Pendant l’opération d’évacuation, un manifestant a été frappé et arrêté; la police l’a amené aux volontaires de la Croix-Rouge pour recevoir les premiers secours. Une vidéo montre que ses blessures à la tête ont été causées par les policiers eux-mêmes pendant l’arrestation et non en raison de sa resistance.

Jusqu’à 17:30 la place Syntagma, la rue Amalias et les rues adjacentes avaient été occupées par la police anti-émeute et la manifestation était en train de s’achever. Décompte final: 220 détentions et 24 arrestations.

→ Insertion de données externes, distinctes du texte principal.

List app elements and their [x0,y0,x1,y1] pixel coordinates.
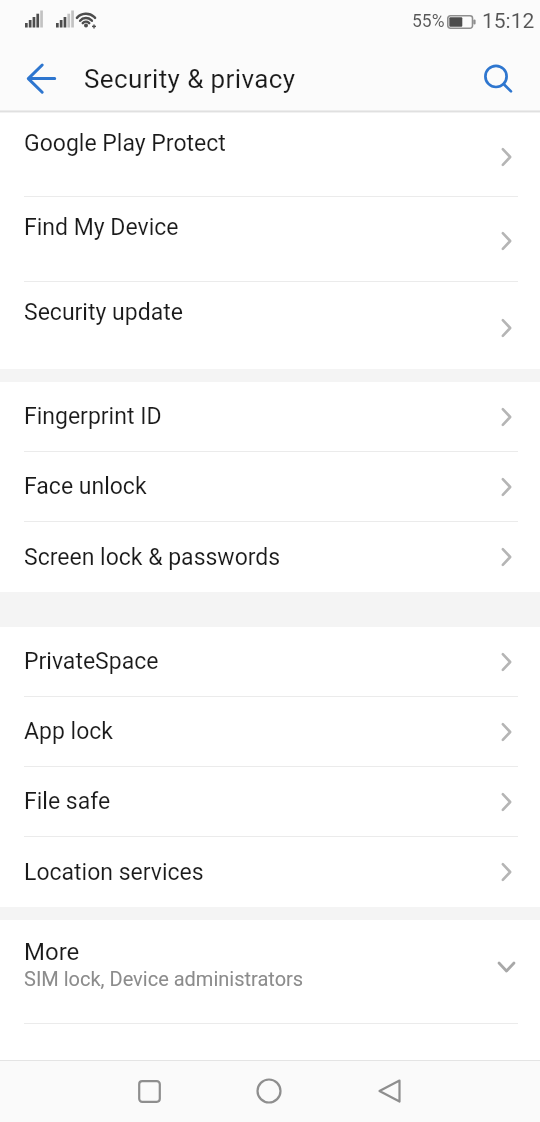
staticText: PrivateSpace [24,648,159,675]
staticText: Fingerprint ID [24,403,162,430]
button[interactable] [329,1060,449,1122]
button[interactable]: Google Play Protect [0,113,540,196]
button[interactable]: App lock [0,697,540,766]
button[interactable]: PrivateSpace [0,627,540,696]
staticText: Security update [24,299,183,326]
staticText: File safe [24,788,111,815]
button[interactable]: Location services [0,837,540,907]
staticText: App lock [24,718,113,745]
button[interactable]: Fingerprint ID [0,382,540,451]
staticText: SIM lock, Device administrators [24,967,304,990]
staticText: Screen lock & passwords [24,544,281,571]
staticText: Find My Device [24,214,179,241]
button[interactable] [474,42,540,110]
button[interactable]: More [0,920,540,1023]
button[interactable] [209,1060,329,1122]
button[interactable]: File safe [0,767,540,836]
button[interactable]: Screen lock & passwords [0,522,540,592]
button[interactable]: Find My Device [0,197,540,281]
staticText: Google Play Protect [24,130,226,157]
button[interactable] [89,1060,209,1122]
staticText: More [24,938,80,966]
button[interactable] [0,42,66,110]
staticText: 55% [412,11,445,32]
staticText: Location services [24,859,204,886]
staticText: Face unlock [24,473,147,500]
button[interactable]: Face unlock [0,452,540,521]
staticText: Security & privacy [84,64,296,94]
staticText: 15:12 [482,9,535,34]
button[interactable]: Security update [0,282,540,369]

En quittant la place Syntagma, entouré d’une foule découragée sur le chemin du retour, je me suis demandé si ce terrorisme et cette multitude d’interdictions (pour l’exécution desquelles un article oublié, adopté pendant la dictature[2], a été révoqué) avaient atteint leur objectif: effrayer les gens et les empêcher de participer aux manifestations organisées. Je me suis aussi demandé si toute cette opération avait un caractère pilote; si elle a fonctionné comme une expérience pour que les autorités puissent mesurer la tolérance des gens face à l’interdiction, en vue d’un hiver “dur”. Cependant, l’expérience semble avoir marché. Je me suis rappelé de la première fois –il y un an- que j’ai entendu parler de la fermeture des stations de métro “sous les ordres de la police”, j’ai été surpris et agacé par l’arbitraire de cet ordre; cette fois-ci, cela m’a semblé naturel.

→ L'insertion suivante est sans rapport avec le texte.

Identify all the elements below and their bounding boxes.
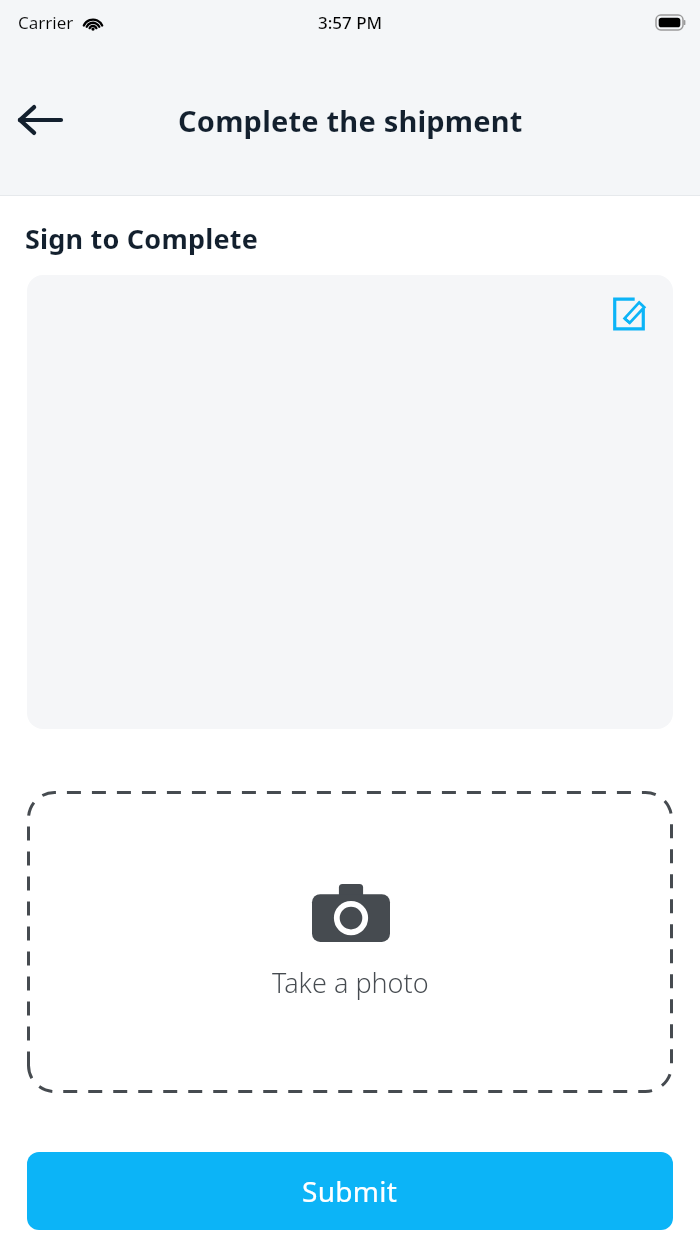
staticText: Complete the shipment: [178, 101, 523, 140]
button[interactable]: Signature area: [27, 275, 673, 729]
staticText: 3:57 PM: [318, 11, 383, 34]
staticText: Sign to Complete: [25, 220, 258, 257]
button[interactable]: Back: [8, 88, 72, 152]
staticText: Take a photo: [272, 964, 429, 1001]
button[interactable]: Take a photo: [27, 791, 673, 1093]
button[interactable]: Submit: [27, 1152, 673, 1230]
staticText: Carrier: [18, 11, 74, 34]
staticText: Submit: [302, 1172, 398, 1210]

Le dernier arrière-goût amer m’attendait à la maison quand j’ai vu aux nouvelles la promenade tranquille du Premier Ministre avec Merkel dans les rues barrées du centre, au même moment où, dans les alentours, les grenades assourdissantes et les cris des manifestants sonnaient, et je me suis alors demandé si dans la planification des opérations de la police pour la journée, il n’y avait pas une disposition prévoyant un appareil d’insonorisation secret.

 

[1]. Le PAME (front militant de tous les travailleurs) est un regroupement d’organisations syndicales grecques sous l’impulsion du parti communiste grec (KKE).